Nina cuenta que está trabajando para que el Senado no apruebe la Ley Bases “que va en contra de todo lo que logramos y que afecta en forma particular a las mujeres porque es el fin de las moratorias que reconocen el trabajo de las amas de casa y su derecho a jubilarse. No queremos esa ley que aprobó la Cámara de Diputados, yo diría, contra todos sus principios, y muchas mujeres diputadas que no hubiéramos pensado que la votarían, están bajo el dominio patriarcal.
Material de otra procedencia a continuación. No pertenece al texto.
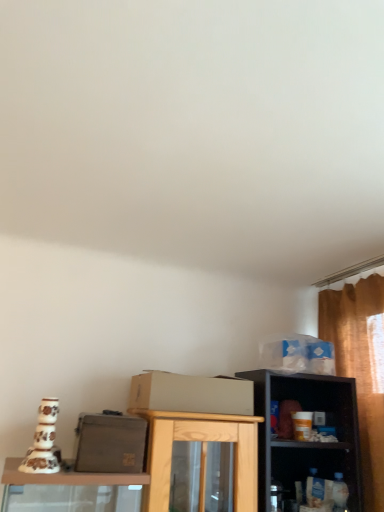 Question: Is blue plastic bag at upper right, placed as the 2th box when sorted from bottom to top, turned away from beige cardboard box at center?

Choices:
 (A) no
 (B) yes

Answer: (A)

Question: Is blue plastic bag at upper right, positioned as the second box in left-to-right order, positioned in front of beige cardboard box at center?

Choices:
 (A) yes
 (B) no

Answer: (B)

Question: Is blue plastic bag at upper right, positioned as the second box in left-to-right order, outside of beige cardboard box at center?

Choices:
 (A) yes
 (B) no

Answer: (A)

Question: From a real-world perspective, does blue plastic bag at upper right, placed as the 1th box when sorted from top to bottom, stand above beige cardboard box at center?

Choices:
 (A) no
 (B) yes

Answer: (B)

Question: Is blue plastic bag at upper right, placed as the 2th box when sorted from bottom to top, taller than beige cardboard box at center?

Choices:
 (A) yes
 (B) no

Answer: (A)

Question: From a real-world perspective, is blue plastic bag at upper right, positioned as the second box in left-to-right order, below beige cardboard box at center?

Choices:
 (A) no
 (B) yes

Answer: (A)

Question: Considering the relative sizes of blue plastic bag at upper right, the 1th box viewed from the back, and white plastic shelf at lower right in the image provided, is blue plastic bag at upper right, the 1th box viewed from the back, smaller than white plastic shelf at lower right?

Choices:
 (A) yes
 (B) no

Answer: (A)

Question: From the image's perspective, does blue plastic bag at upper right, placed as the 2th box when sorted from bottom to top, appear higher than white plastic shelf at lower right?

Choices:
 (A) no
 (B) yes

Answer: (B)

Question: Considering the relative positions of blue plastic bag at upper right, arranged as the 1th box when viewed from the right, and white plastic shelf at lower right in the image provided, is blue plastic bag at upper right, arranged as the 1th box when viewed from the right, in front of white plastic shelf at lower right?

Choices:
 (A) yes
 (B) no

Answer: (B)

Question: Is blue plastic bag at upper right, positioned as the second box in left-to-right order, to the left of white plastic shelf at lower right from the viewer's perspective?

Choices:
 (A) yes
 (B) no

Answer: (A)

Question: From the image's perspective, is blue plastic bag at upper right, positioned as the second box in left-to-right order, under white plastic shelf at lower right?

Choices:
 (A) yes
 (B) no

Answer: (B)

Question: Can you confirm if blue plastic bag at upper right, positioned as the second box in left-to-right order, is thinner than white plastic shelf at lower right?

Choices:
 (A) yes
 (B) no

Answer: (A)

Question: Can you confirm if matte gray box at center, which is the 1th box from left to right, is taller than beige cardboard box at center?

Choices:
 (A) no
 (B) yes

Answer: (B) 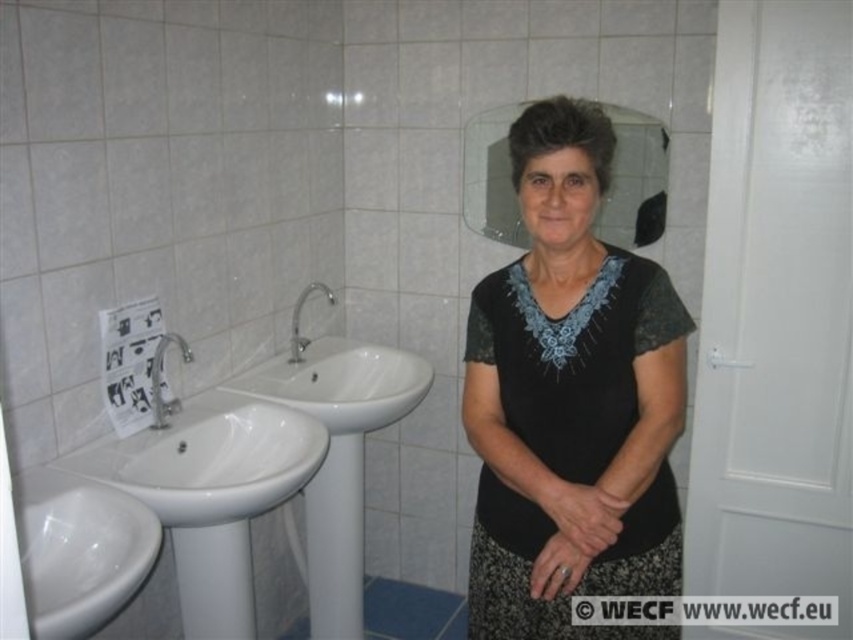 Question: Does silver metallic faucet at left have a smaller size compared to silver metallic faucet at center?

Choices:
 (A) yes
 (B) no

Answer: (A)

Question: Which is farther from the black lace dress at center?

Choices:
 (A) white glossy sink at lower left
 (B) silver metallic faucet at center
 (C) white glossy sink at left

Answer: (B)

Question: Among these objects, which one is nearest to the camera?

Choices:
 (A) silver metallic faucet at left
 (B) white glossy sink at lower left
 (C) white glossy sink at center
 (D) white glossy sink at left

Answer: (B)

Question: Does white glossy sink at center appear on the left side of silver metallic faucet at left?

Choices:
 (A) yes
 (B) no

Answer: (B)

Question: Which object is positioned closest to the silver metallic faucet at left?

Choices:
 (A) white glossy sink at lower left
 (B) white glossy sink at left
 (C) black lace dress at center

Answer: (B)

Question: Is white glossy sink at lower left positioned before silver metallic faucet at left?

Choices:
 (A) no
 (B) yes

Answer: (B) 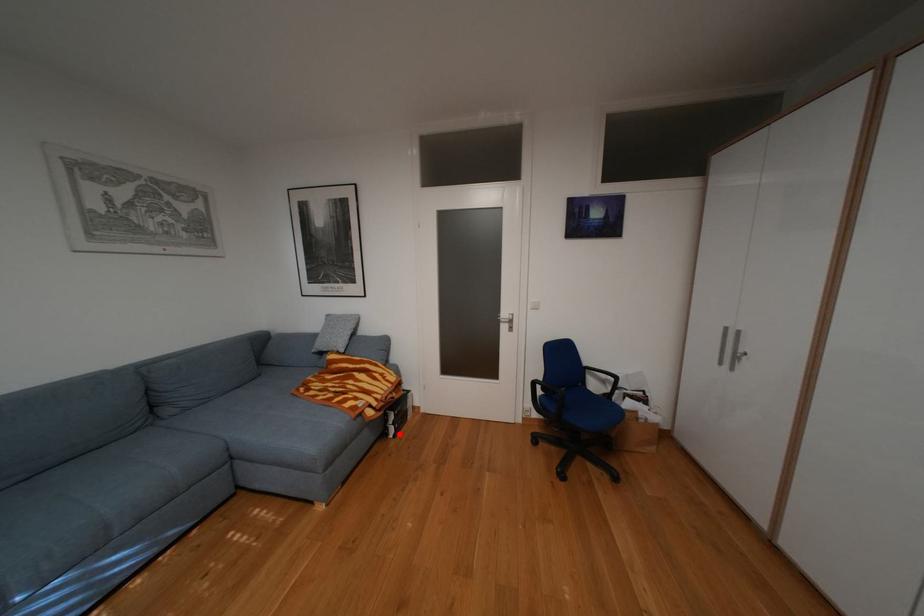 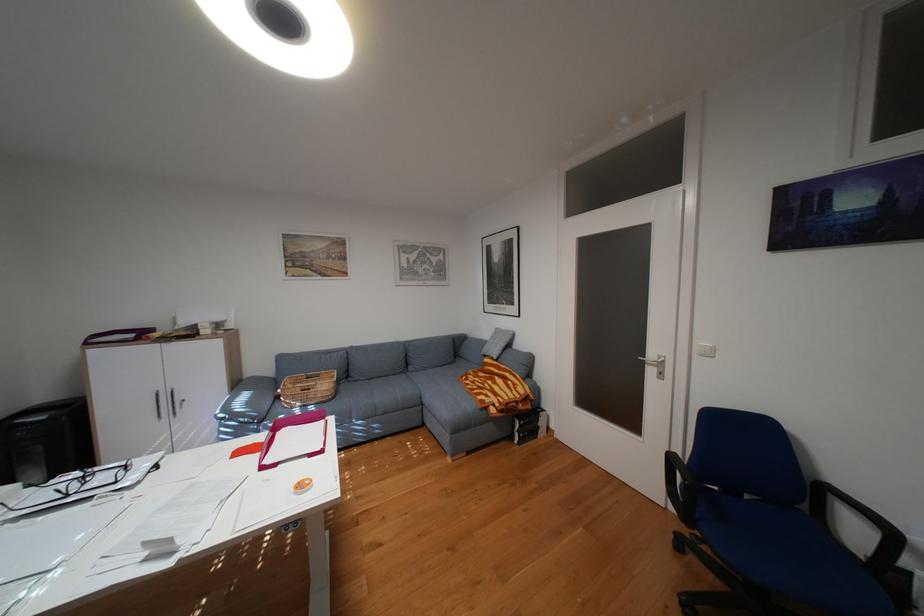 Find the pixel in the second image that matches the highlighted location in the first image.

(526, 438) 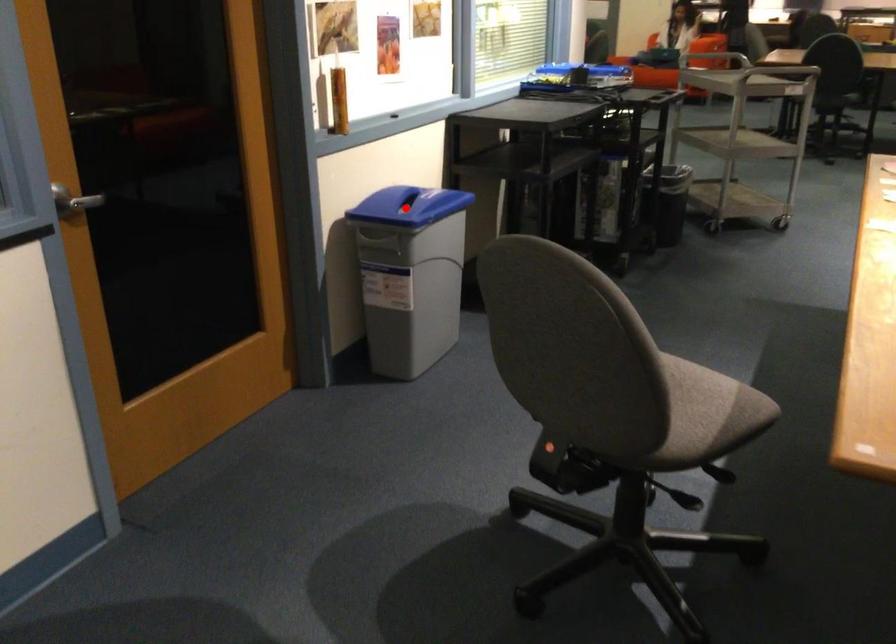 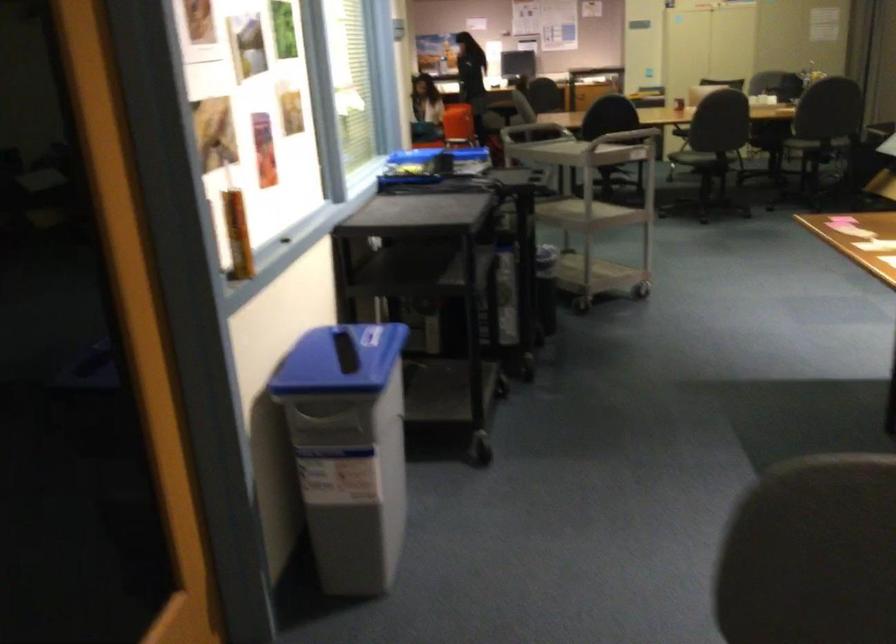 Question: I am providing you with two images of the same scene from different viewpoints. A red point is marked on the first image. Can you still see the location of the red point in image 2?

Choices:
 (A) Yes
 (B) No

Answer: (B) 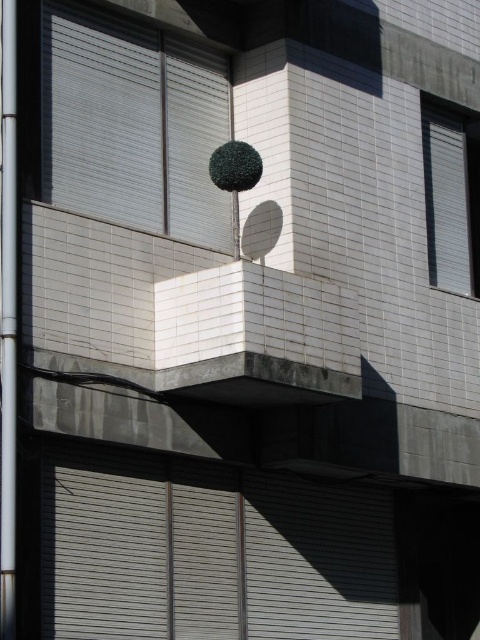 Does matte gray window at upper left appear on the right side of white matte window at upper right?

In fact, matte gray window at upper left is to the left of white matte window at upper right.

Between matte gray window at upper left and white matte window at upper right, which one appears on the right side from the viewer's perspective?

Positioned to the right is white matte window at upper right.

Image resolution: width=480 pixels, height=640 pixels. What do you see at coordinates (132, 124) in the screenshot?
I see `matte gray window at upper left` at bounding box center [132, 124].

At what (x,y) coordinates should I click in order to perform the action: click on matte gray window at upper left. Please return your answer as a coordinate pair (x, y). The height and width of the screenshot is (640, 480). Looking at the image, I should click on (132, 124).

Does matte gray window at upper left appear on the right side of metallic pole at left?

Indeed, matte gray window at upper left is positioned on the right side of metallic pole at left.

Who is taller, matte gray window at upper left or metallic pole at left?

metallic pole at left

Identify the location of matte gray window at upper left. (132, 124).

Locate an element on the screen. matte gray window at upper left is located at coordinates (132, 124).

Locate an element on the screen. metallic pole at left is located at coordinates (9, 323).

Between metallic pole at left and white matte window at upper right, which one is positioned higher?

white matte window at upper right

At what (x,y) coordinates should I click in order to perform the action: click on metallic pole at left. Please return your answer as a coordinate pair (x, y). The image size is (480, 640). Looking at the image, I should click on (9, 323). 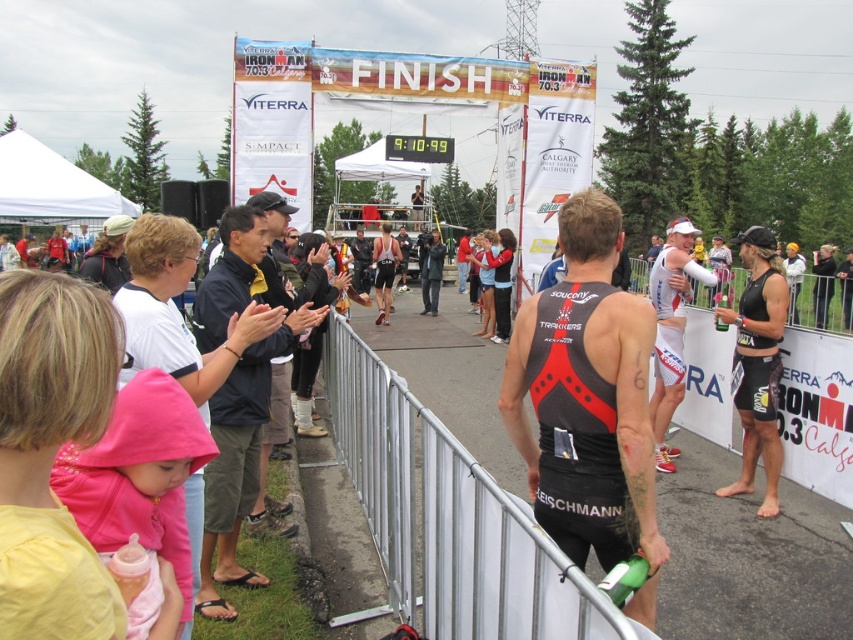 In the Ironman 70.3 triathlon finish line scene, you notice two athletes wearing black matte triathlon suit at right and black spandex tank top at center. Which athlete is positioned further to the right?

The black matte triathlon suit at right is positioned to the right of the black spandex tank top at center, so the athlete in the black matte triathlon suit at right is further to the right.

You are an athlete approaching the finish line at the Ironman 70.3 triathlon in Calgary. You notice a dark blue jacket at center and a black matte triathlon suit at right. Which piece of clothing is positioned higher in the image?

The dark blue jacket at center is positioned higher than the black matte triathlon suit at right in the image.

You are an event organizer at the Ironman 70.3 triathlon in Calgary. You need to determine which athlete is shorter based on their clothing. Which athlete is shorter between the black matte triathlon suit at center and the black spandex tank top at center?

The athlete wearing the black matte triathlon suit at center is shorter compared to the athlete wearing the black spandex tank top at center because the black matte triathlon suit at center has a lesser height. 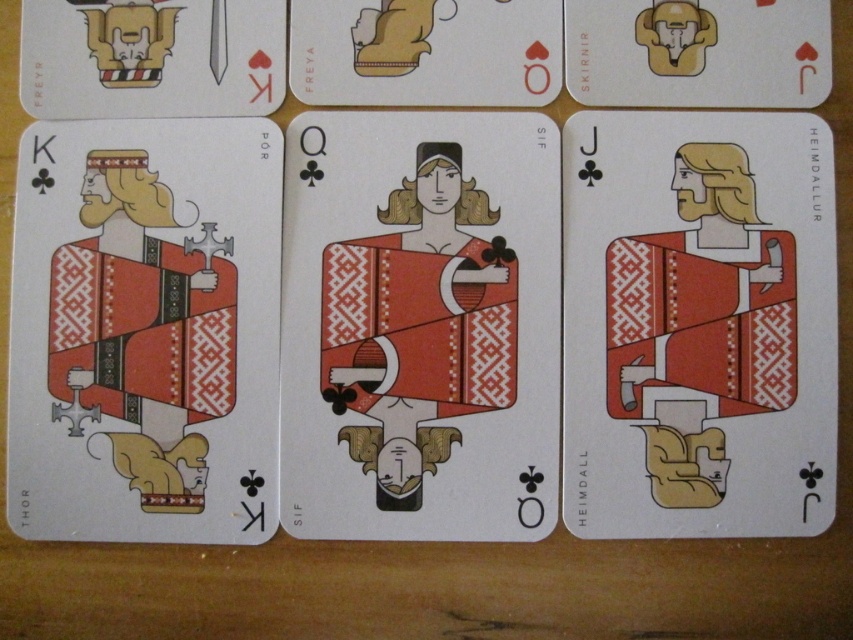 Is the position of matte red card at right less distant than that of matte gold sword at upper left?

Yes, matte red card at right is in front of matte gold sword at upper left.

How far apart are matte red card at right and matte gold sword at upper left?

A distance of 27.38 centimeters exists between matte red card at right and matte gold sword at upper left.

Between point (747, 385) and point (50, 61), which one is positioned behind?

The point (50, 61) is more distant.

Identify the location of matte red card at right. This screenshot has height=640, width=853. (698, 324).

Is matte red dress at center in front of matte red fabric king at left?

Answer: No, matte red dress at center is behind matte red fabric king at left.

Can you confirm if matte red dress at center is smaller than matte red fabric king at left?

No, matte red dress at center is not smaller than matte red fabric king at left.

Does point (309, 440) lie behind point (248, 262)?

No, (309, 440) is in front of (248, 262).

Identify the location of matte red dress at center. (421, 326).

Who is positioned more to the right, matte red fabric king at left or matte gold sword at upper left?

matte gold sword at upper left

Who is taller, matte red fabric king at left or matte gold sword at upper left?

matte red fabric king at left is taller.

Which is behind, point (187, 500) or point (143, 61)?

Solo les importa intereses espurios”.

Felicitas sostiene que con esta avanzada destructiva se pone en duda que las personas se sientan legítimamente portadoras de derechos. “Se pone en duda el derecho a trabajar, el derecho a viajar en transporte público, el derecho a comer. Y sobre eso tenemos una posición clara: no lo vamos a permitir porque creemos que la dignidad es una dimensión fundamental de la persona humana. Que un espacio político triunfe y sea parte de la conducción del Estado no significa en términos de la democracia, que la población le haya dado un cheque en blanco. Vamos a salir a exigir respuestas razonables en términos de la democracia y de las instituciones porque claramente lo que está ocurriendo no tiene ningún tipo de razonabilidad”.

¿Cómo confluye esa lucha con el movimiento feminista?

Felicitas: Esa lucha no está disociada del feminismo y la contundencia de esta organización se vio reflejada por ejemplo en la marcha del 8M, con cerca de 700.000 personas en los alrededores de la Plaza de los dos Congresos, más toda la representación federal a lo largo del país, que fue la respuesta a los discursos de odio. Se vio también en la marcha universitaria. Los feminismos dijimos presente y acompañamos, profundizamos y difundimos esas luchas porque nos sentimos parte. Ese es un sentido que hay que recuperar. Creo que hay una organización y una puesta en marcha de quienes somos parte de esos espacios de decir “acá estamos”. Porque es la única manera de mostrar una resistencia política fuerte. Queremos generar espacios de reflexión respecto de esta situación de crueldad por parte del Estado.

¿Cómo ven la participación de los feminismos para cambiar esa lógica anquilosada de hacer política?

Nina: De alguna manera yo creo que estamos reaccionando. Con diferentes grupos de feministas que nos hemos organizado durante años y con quienes hemos logrado avances muy importantes en nuestro país que tuvieron repercusión a nivel internacional, como fue la marea verde, estamos actualmente unidas, más allá de las diferencias políticas que podamos tener. Con la Colectiva Feminista Federal nos hemos presentado ante el Ministerio de Justicia para decir que no consideramos que sean dos varones los que ingresen a la Corte Suprema de Justicia de la Nación.

Felicitas: La participación de los feminismos es fundamental, y es parte de la conquista de los derechos políticos, desde el voto hasta ahora. El feminismo ingresa en la política para cambiar también la manera en la que se piensa la política y cómo queremos hacer política. Es claro que vamos a seguir estando en la calle. Pero la trampa de la derecha y de los discursos negacionistas es hacer creer a la sociedad, e inclusive a muchas de nosotras y nosotres mismes, que no estamos movilizadas y que existimos hace cinco minutos. Porque en su lógica perversa cree que por prohibir el uso de la e, que por divulgar discursos de odio que limitan nuestra identidades y que generan desprecio a nuestras colectivos y a nuestra representación identitaria, nos van a desmovilizar. Por supuesto que hay temor respecto de estos escenarios, pero quiero recordar que toda la organización que tenemos como feministas es heredada de la lucha de las Abuelas y Madres de Plaza de Mayo, que nunca se callaron, que no tuvieron miedo, que se enfrentaron a un poder enorme y cruel y aun así estuvieron y siguen estando en la calle.

“La movilización permanente será nuestra”, subraya Nina. “Ahí estaremos, ahí lucharemos en las calle las veces que sean necesarias”.